Prompt –
Search the records for the word "Video" and copy every line in which it occurs.

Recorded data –

□ □ □ □ □

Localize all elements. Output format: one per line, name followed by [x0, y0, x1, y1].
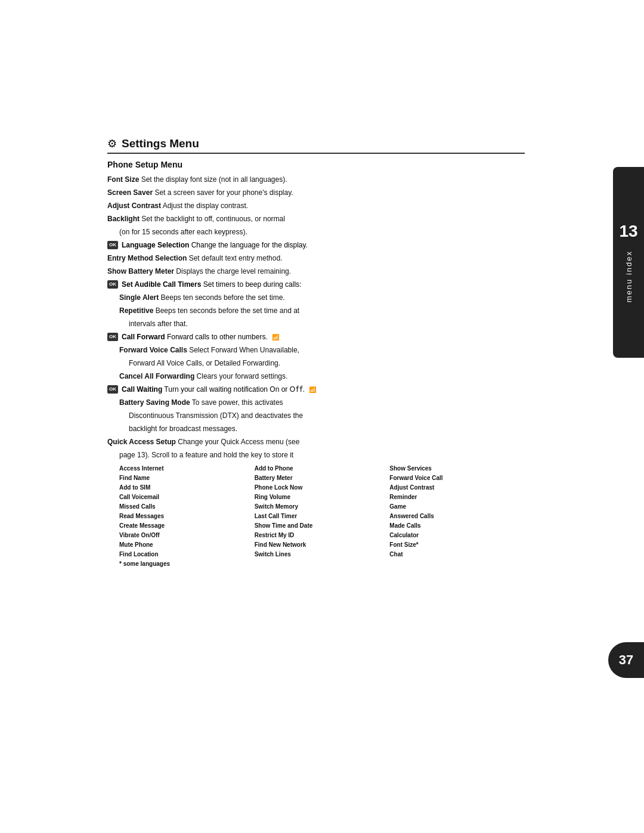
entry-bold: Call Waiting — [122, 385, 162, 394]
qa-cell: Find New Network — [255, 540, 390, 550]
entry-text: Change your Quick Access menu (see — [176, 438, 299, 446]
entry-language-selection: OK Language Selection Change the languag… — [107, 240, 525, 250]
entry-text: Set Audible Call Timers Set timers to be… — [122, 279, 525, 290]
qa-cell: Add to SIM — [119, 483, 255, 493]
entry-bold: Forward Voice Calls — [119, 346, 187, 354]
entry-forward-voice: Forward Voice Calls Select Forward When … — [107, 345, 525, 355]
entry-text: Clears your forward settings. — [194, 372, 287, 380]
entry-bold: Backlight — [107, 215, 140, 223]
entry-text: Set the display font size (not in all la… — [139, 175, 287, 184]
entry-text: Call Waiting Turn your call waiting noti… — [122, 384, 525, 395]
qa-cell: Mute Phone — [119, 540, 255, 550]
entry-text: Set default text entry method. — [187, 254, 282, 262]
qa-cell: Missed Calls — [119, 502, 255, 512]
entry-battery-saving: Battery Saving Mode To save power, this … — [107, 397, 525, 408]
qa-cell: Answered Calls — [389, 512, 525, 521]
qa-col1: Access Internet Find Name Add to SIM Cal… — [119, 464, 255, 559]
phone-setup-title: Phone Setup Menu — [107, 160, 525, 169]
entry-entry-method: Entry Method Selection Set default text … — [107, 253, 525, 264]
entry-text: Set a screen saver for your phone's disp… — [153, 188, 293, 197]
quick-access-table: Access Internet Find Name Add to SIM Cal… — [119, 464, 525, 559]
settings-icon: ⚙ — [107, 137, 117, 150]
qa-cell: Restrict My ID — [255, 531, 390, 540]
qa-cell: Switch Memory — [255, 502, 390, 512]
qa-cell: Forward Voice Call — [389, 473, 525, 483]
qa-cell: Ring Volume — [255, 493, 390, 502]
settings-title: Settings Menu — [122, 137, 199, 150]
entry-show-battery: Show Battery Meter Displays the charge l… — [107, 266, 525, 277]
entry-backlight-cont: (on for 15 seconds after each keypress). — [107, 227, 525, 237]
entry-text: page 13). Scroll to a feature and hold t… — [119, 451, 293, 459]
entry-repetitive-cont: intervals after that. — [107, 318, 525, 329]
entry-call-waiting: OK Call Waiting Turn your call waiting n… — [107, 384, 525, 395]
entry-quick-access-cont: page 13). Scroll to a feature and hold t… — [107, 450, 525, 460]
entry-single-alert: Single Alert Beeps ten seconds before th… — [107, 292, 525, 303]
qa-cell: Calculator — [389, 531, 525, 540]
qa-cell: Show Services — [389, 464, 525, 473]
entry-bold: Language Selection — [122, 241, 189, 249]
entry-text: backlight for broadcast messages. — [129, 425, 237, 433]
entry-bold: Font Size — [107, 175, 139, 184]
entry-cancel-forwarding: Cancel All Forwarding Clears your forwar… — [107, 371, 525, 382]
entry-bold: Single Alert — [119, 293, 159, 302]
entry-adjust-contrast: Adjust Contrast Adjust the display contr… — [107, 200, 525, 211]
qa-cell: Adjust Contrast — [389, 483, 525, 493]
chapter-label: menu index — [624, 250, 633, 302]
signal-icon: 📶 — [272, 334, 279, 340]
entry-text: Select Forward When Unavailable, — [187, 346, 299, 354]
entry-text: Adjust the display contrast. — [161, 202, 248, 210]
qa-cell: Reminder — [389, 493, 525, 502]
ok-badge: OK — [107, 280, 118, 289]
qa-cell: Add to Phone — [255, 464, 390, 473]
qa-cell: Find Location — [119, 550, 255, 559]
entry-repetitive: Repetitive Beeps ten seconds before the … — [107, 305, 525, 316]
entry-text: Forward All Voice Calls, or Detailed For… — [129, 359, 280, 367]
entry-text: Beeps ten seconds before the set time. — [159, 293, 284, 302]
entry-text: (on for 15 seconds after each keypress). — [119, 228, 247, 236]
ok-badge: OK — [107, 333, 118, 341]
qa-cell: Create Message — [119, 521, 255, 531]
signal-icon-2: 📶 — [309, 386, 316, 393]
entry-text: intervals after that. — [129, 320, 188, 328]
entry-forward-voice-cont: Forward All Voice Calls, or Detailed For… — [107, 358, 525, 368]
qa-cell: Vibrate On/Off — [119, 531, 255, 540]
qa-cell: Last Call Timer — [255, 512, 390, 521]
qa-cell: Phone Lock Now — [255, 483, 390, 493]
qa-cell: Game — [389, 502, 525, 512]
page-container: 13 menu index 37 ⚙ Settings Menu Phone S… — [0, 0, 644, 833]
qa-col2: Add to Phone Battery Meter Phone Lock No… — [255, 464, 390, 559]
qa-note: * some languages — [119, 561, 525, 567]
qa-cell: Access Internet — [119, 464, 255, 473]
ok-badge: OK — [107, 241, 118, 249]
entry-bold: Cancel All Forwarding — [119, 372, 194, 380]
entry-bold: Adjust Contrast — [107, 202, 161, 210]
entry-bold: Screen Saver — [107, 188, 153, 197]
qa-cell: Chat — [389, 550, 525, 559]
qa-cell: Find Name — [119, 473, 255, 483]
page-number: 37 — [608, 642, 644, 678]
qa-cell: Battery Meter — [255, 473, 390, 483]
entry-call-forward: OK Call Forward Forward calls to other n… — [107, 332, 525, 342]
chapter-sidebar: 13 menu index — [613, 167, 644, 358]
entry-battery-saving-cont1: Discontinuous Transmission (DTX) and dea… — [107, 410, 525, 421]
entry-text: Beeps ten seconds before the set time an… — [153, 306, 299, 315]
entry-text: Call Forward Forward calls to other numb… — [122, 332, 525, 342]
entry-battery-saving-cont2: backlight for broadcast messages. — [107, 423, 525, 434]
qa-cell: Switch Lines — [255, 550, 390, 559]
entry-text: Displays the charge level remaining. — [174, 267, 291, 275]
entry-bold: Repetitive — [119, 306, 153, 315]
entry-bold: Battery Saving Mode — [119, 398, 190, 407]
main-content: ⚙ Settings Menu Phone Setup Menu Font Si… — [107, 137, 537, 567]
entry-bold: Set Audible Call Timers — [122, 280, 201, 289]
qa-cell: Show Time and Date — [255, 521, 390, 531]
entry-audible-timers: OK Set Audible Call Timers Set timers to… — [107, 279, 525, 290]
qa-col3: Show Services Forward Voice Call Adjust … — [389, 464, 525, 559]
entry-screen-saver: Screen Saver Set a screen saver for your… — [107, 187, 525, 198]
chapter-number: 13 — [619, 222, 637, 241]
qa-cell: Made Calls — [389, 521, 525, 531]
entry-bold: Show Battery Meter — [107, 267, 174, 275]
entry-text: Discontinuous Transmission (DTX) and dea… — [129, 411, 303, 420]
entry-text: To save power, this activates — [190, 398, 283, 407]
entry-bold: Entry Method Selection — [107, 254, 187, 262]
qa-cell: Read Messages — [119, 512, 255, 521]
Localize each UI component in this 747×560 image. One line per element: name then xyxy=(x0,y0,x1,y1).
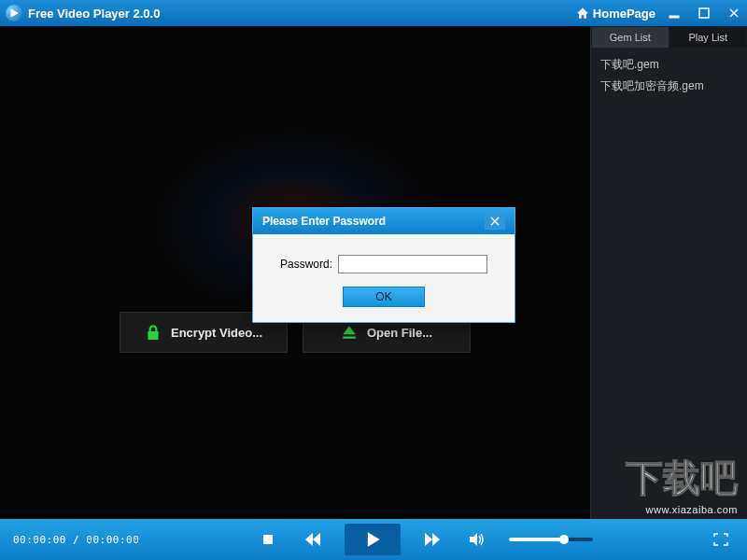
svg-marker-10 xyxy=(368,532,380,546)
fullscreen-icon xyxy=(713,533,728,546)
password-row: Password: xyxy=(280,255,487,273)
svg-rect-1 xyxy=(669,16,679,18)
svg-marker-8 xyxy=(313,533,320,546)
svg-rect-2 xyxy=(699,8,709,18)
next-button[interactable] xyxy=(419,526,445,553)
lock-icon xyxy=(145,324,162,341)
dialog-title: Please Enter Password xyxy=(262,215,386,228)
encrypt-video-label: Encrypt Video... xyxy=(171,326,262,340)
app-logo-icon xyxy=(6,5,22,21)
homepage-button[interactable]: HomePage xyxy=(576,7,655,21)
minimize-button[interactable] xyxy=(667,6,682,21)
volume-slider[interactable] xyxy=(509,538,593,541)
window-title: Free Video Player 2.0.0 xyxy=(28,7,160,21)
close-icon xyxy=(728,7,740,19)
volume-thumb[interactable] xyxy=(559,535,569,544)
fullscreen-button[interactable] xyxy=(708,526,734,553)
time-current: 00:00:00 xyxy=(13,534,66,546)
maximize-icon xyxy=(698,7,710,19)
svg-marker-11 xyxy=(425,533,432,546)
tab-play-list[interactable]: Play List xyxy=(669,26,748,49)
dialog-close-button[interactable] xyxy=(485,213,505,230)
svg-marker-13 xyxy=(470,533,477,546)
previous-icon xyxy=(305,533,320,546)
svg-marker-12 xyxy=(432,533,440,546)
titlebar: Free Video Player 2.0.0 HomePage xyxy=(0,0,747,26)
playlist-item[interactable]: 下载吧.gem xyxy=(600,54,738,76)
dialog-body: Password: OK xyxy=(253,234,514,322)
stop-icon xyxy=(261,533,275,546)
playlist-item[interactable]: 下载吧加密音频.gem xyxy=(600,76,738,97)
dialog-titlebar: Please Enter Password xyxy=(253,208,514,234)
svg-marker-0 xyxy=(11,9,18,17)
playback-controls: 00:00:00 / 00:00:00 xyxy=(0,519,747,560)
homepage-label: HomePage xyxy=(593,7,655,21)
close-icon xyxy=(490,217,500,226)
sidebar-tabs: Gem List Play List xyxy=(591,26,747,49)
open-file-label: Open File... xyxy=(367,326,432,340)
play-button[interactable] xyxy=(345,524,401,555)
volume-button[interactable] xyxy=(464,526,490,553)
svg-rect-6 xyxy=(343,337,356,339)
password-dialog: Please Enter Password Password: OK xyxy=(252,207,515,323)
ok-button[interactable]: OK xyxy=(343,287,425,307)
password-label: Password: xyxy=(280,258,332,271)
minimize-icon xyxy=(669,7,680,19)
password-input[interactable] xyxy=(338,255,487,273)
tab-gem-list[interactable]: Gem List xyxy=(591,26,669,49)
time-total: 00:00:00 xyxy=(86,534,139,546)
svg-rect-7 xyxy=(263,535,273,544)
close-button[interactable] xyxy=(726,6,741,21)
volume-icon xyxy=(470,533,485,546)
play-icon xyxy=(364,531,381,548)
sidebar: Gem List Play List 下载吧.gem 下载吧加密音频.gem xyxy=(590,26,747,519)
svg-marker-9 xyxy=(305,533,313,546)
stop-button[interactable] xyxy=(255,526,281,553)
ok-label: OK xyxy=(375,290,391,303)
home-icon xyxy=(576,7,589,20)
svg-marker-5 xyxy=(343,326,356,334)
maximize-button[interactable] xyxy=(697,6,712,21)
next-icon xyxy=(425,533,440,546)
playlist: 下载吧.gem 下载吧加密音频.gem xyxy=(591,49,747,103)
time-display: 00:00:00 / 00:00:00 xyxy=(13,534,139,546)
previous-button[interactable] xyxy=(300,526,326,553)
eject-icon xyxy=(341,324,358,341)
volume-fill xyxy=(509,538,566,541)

□ □ □ □ □

Exercise response –
encrypt-video-label: Encrypt Video... xyxy=(171,326,262,340)
window-title: Free Video Player 2.0.0 xyxy=(28,7,160,21)
titlebar: Free Video Player 2.0.0 HomePage xyxy=(0,0,747,26)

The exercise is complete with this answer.